Janet Currie is the Henry Putnam Professor of Economics and Public Affairs and Director of the Center for Health and Wellbeing at Princeton University; and Director of the Program on Families and Children at the National Bureau of Economic Research. Dr. Currie is widely regarded as one of the leading economists contributing to the analysis of public policy.
Her major focus is on the health and well-being of children, which has culminated in her recent book The Invisible Safety Net: Protecting the Nation’s Poor Children and Families (Princeton University Press 2008). She has also written about early intervention programs, programs to expand health insurance and improve health care, public housing, and food and nutrition programs. Her current research focuses on socioeconomic differences in health and access to health care, environmental threats to health, and mental health.

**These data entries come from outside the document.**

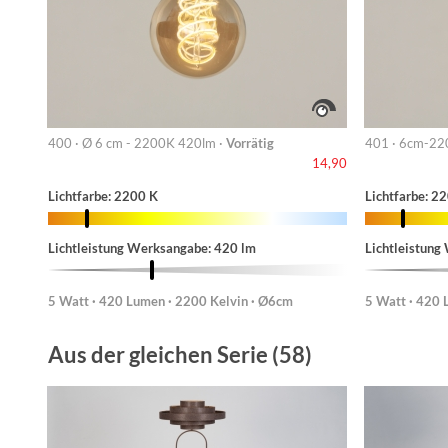
400 · Ø 6 cm - 2200K 420lm ·
Vorrätig
401 · 6cm-22
14,90
Lichtfarbe: 2200 K
Lichtfarbe: 2
Lichtleistung Werksangabe: 420 lm
Lichtleistung
5 Watt · 420 Lumen · 2200 Kelvin · Ø6cm
5 Watt · 420 
Aus der gleichen Serie (58)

Currie has served on several National Academy of Sciences panels including the Committee on Population, and was elected Vice President of the American Economic Association in 2010. She has also served as a consultant for the National Health Interview Survey and the National Longitudinal Surveys, and on the advisory board of the National Children’s Study. She is a Fellow of the Society of Labor Economists, an affiliate of the University of Michigan’s National Poverty Center, and an affiliate of IZA in Bonn. She is the Editor of the Journal of Economic Literature and on the editorial board of the Quarterly Journal of Economics, and has also served several other journals in an editorial capacity including the Journal of Health Economics, the Journal of Labor Economics, and the Journal of Public Economics.